Onde se enquadra “A Cidade das Mulheres”? Coloquemos as coisas desta forma: se somos desafiados a ler sobre as memórias de uma mulher nos anos ’40, e se considerarmos que essa década tanto deixou para a História, por que ficamos focados apenas na personagem em si? O resultado é uma narração da vida de uma pessoa que se tenta descobrir mas que, nas suas raras reflexões, entende que é desinteressante e que isso não faz mal. Porque a vida é mesmo assim.
O início do livro é, para quem aprecia os pormenores de estrutura e de realismo, uma decepção. Recorrendo a um exemplo dado por Stephen King sobre este último tópico, o realismo é da maior importância para que o leitor consiga acreditar na história. Entrar no livro. Isto é crucial para quem aprecia ficção. Embora Elizabeth Gilbert tenha criado uma história relativamente interessante para “A Cidade das Mulheres”, a concretização deixa muito a desejar. Temos a nossa protagonista idosa, logo no início do livro, que recebe o pedido da filha de um amigo: “Agora que os meus pais morreram, que relação tinha com o meu pai?”. Isto é o momento catalisador para que esta velhota escreva uma carta (na verdade, um livro…) com os mais ínfimos pormenores da sua vida: a sua vida familiar, enquadrada num contexto social elevado; a procura pela identidade na adolescência e as suas consequências na vida académica; a decisão (enigmática) dos pais para que Vivian, com 19 anos, se mude para a louca Nova Iorque para viver com uma tia boémia que gere um teatro local; e, a partir daí, a descrição do seu desenvolvimento sexual. Vivian, já sabemos que dormes com todos. Por favor, responde ao que te perguntaram. O tom com que Vivian conta a história, e a quantidade de pormenores e de diálogos acontecidos 60 anos antes, antecipam aquilo que confirmamos ao longo dos capítulos: a personagem não cresce.

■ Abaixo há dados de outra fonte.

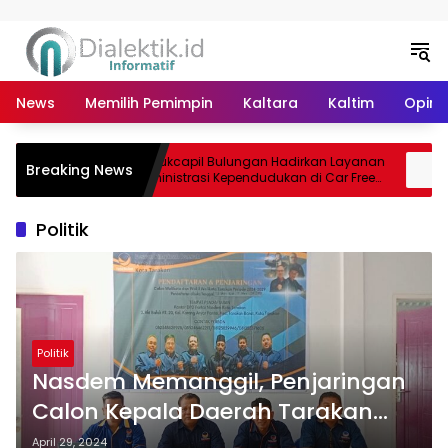
Langsung ke konten
News
Memilih Pemimpin
Kaltara
Kaltim
Opini 
Disdukcapil Bulungan Hadirkan Layanan
H
Breaking News
ak PAD
Administrasi Kependudukan di Car Free
D
Day Tebu Kayan
2
Politik
Politik
Nasdem Memanggil, Penjaringan
Calon Kepala Daerah Tarakan
Mulai Dibuka
April 29, 2024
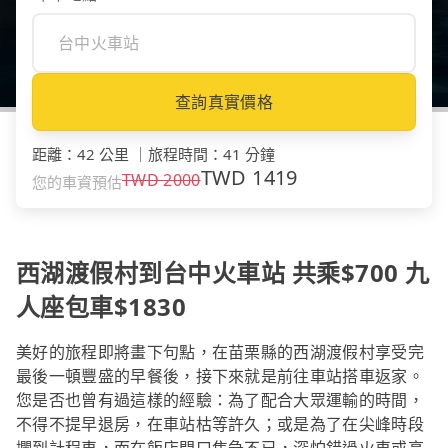
查詢真實價格
距離
：
42 公里
｜
旅程時間
：
41 分鐘
TWD
1419
TWD
2000
您的車資預估
西湖渡假村到台中火車站 共乘$700 九
人座包車$1830
美好的旅程即將畫下句點，在苗栗縣的西湖渡假村享受完
最後一頓豐盛的早餐後，接下來就是前往車站搭車返家。
您是否也曾有過這樣的經驗：為了配合大眾運輸的時間，
不得不提早退房，在車站枯等許久；或是為了在尖峰時段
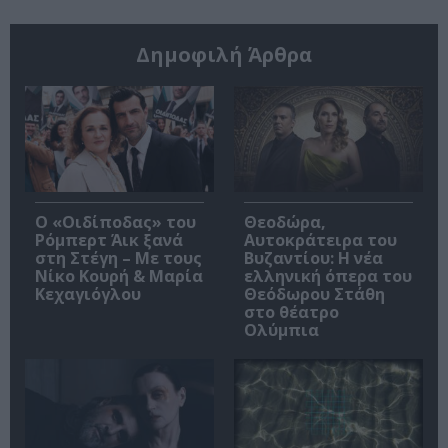
Δημοφιλή Άρθρα
O «Οιδίποδας» του
Θεοδώρα,
Ρόμπερτ Άικ ξανά
Αυτοκράτειρα του
στη Στέγη – Με τους
Βυζαντίου: Η νέα
Νίκο Κουρή & Μαρία
ελληνική όπερα του
Κεχαγιόγλου
Θεόδωρου Στάθη
στο θέατρο
Ολύμπια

A narrativa acompanha Vivian na Nova Iorque dos anos ’40, mas o desinteresse total da personagem face aos acontecimentos locais e globais leva a que o leitor receba apenas pequenas notas sobre o contexto. O objectivo não era a criação de um romance histórico, é certo, mas a superficialidade talvez seja demasiada. A autora recorre às personagens para exemplificar alguns dos principais acontecimentos das décadas da sua juventude e idade adulta, como a homossexualidade (porque tem amigas homossexuais), a liberdade sexual (porque entendeu que não tem de ser uma boa menina), o casamento entre pessoas de diferentes raças (porque conhece um casal que…), o impacto da Segunda Guerra Mundial (porque o seu irmão não sobreviveu), entre outros. Mas o sexo, a moda, o álcool e o teatro são os principais ganchos, o que é óptimo para quem procura um livro ligeiro e divertido. Gilbert can talk the talk, but can’t walk the walk (bem, neste caso talvez até seja o contrário).